To do:
All entries must be repeated exactly. No picture should appear in the result.

Dataset content:
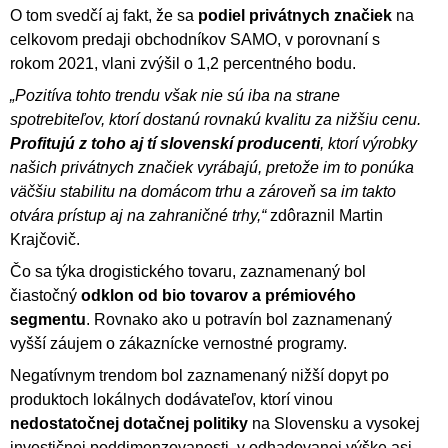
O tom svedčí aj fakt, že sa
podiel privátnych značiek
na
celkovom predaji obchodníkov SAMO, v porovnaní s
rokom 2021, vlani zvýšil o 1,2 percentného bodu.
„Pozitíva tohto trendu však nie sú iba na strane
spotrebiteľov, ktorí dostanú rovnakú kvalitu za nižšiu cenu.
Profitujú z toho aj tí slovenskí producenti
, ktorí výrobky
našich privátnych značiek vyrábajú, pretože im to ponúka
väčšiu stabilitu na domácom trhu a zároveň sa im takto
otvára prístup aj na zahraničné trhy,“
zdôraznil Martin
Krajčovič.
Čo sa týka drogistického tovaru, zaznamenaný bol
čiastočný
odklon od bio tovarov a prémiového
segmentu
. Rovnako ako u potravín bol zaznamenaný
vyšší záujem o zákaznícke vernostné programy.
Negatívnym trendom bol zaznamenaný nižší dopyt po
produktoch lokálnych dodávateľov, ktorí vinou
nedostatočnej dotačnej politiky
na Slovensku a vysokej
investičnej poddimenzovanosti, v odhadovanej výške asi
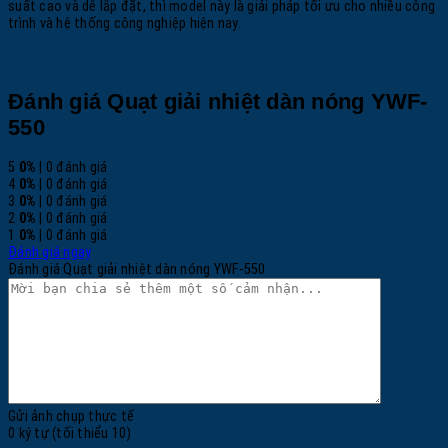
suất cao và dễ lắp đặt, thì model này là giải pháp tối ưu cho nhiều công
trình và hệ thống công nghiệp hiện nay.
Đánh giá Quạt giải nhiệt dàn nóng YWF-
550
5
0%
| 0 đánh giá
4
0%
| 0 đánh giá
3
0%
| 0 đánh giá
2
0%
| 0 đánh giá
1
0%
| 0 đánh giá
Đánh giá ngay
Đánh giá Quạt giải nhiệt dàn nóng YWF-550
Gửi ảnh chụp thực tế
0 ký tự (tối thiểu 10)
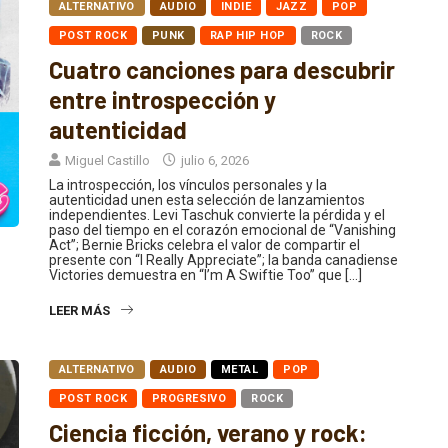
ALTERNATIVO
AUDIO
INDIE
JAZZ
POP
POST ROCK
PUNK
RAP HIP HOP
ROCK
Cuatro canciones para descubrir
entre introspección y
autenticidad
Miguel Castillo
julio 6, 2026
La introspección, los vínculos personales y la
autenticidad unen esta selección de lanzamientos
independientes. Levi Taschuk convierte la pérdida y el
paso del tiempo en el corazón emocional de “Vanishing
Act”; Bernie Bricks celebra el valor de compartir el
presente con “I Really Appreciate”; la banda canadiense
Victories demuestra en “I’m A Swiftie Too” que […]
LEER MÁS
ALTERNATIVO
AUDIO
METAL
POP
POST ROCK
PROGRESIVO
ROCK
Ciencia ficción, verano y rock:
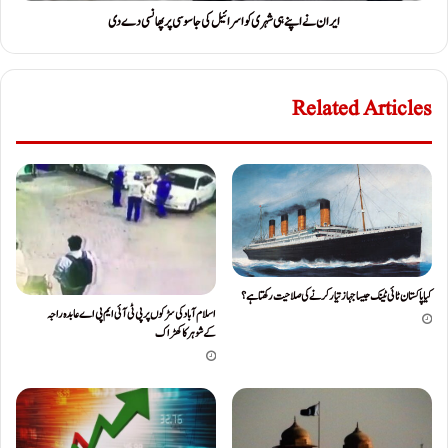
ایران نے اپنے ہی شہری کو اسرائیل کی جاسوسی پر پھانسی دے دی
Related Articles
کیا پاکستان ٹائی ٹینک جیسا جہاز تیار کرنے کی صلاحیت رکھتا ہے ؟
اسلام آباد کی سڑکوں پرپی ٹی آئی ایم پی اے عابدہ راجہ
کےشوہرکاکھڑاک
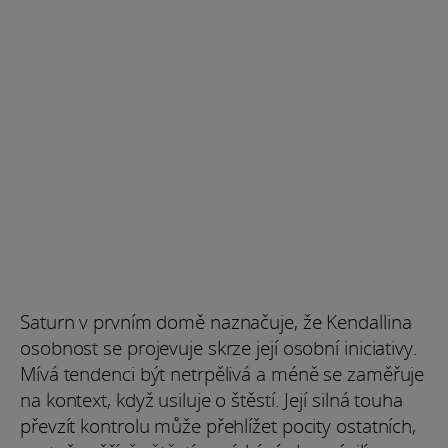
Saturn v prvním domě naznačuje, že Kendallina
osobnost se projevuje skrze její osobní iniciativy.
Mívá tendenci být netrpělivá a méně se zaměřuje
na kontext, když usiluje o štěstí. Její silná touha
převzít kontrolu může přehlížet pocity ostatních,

Solution:
O tom svedčí aj fakt, že sa
podiel privátnych značiek
na
celkovom predaji obchodníkov SAMO, v porovnaní s
rokom 2021, vlani zvýšil o 1,2 percentného bodu.
„Pozitíva tohto trendu však nie sú iba na strane
spotrebiteľov, ktorí dostanú rovnakú kvalitu za nižšiu cenu.
Profitujú z toho aj tí slovenskí producenti
, ktorí výrobky
našich privátnych značiek vyrábajú, pretože im to ponúka
väčšiu stabilitu na domácom trhu a zároveň sa im takto
otvára prístup aj na zahraničné trhy,“
zdôraznil Martin
Krajčovič.
Čo sa týka drogistického tovaru, zaznamenaný bol
čiastočný
odklon od bio tovarov a prémiového
segmentu
. Rovnako ako u potravín bol zaznamenaný
vyšší záujem o zákaznícke vernostné programy.
Negatívnym trendom bol zaznamenaný nižší dopyt po
produktoch lokálnych dodávateľov, ktorí vinou
nedostatočnej dotačnej politiky
na Slovensku a vysokej
investičnej poddimenzovanosti, v odhadovanej výške asi
suất cao và dễ lắp đặt, thì model này là giải pháp tối ưu cho nhiều công
trình và hệ thống công nghiệp hiện nay.
Đánh giá Quạt giải nhiệt dàn nóng YWF-
550
5
0%
| 0 đánh giá
4
0%
| 0 đánh giá
3
0%
| 0 đánh giá
2
0%
| 0 đánh giá
1
0%
| 0 đánh giá
Đánh giá ngay
Đánh giá Quạt giải nhiệt dàn nóng YWF-550
Gửi ảnh chụp thực tế
0 ký tự (tối thiểu 10)
ALTERNATIVO
AUDIO
INDIE
JAZZ
POP
POST ROCK
PUNK
RAP HIP HOP
ROCK
Cuatro canciones para descubrir
entre introspección y
autenticidad
Miguel Castillo
julio 6, 2026
La introspección, los vínculos personales y la
autenticidad unen esta selección de lanzamientos
independientes. Levi Taschuk convierte la pérdida y el
paso del tiempo en el corazón emocional de “Vanishing
Act”; Bernie Bricks celebra el valor de compartir el
presente con “I Really Appreciate”; la banda canadiense
Victories demuestra en “I’m A Swiftie Too” que […]
LEER MÁS
ALTERNATIVO
AUDIO
METAL
POP
POST ROCK
PROGRESIVO
ROCK
Ciencia ficción, verano y rock:
ایران نے اپنے ہی شہری کو اسرائیل کی جاسوسی پر پھانسی دے دی
Related Articles
کیا پاکستان ٹائی ٹینک جیسا جہاز تیار کرنے کی صلاحیت رکھتا ہے ؟
اسلام آباد کی سڑکوں پرپی ٹی آئی ایم پی اے عابدہ راجہ
کےشوہرکاکھڑاک
Saturn v prvním domě naznačuje, že Kendallina
osobnost se projevuje skrze její osobní iniciativy.
Mívá tendenci být netrpělivá a méně se zaměřuje
na kontext, když usiluje o štěstí. Její silná touha
převzít kontrolu může přehlížet pocity ostatních,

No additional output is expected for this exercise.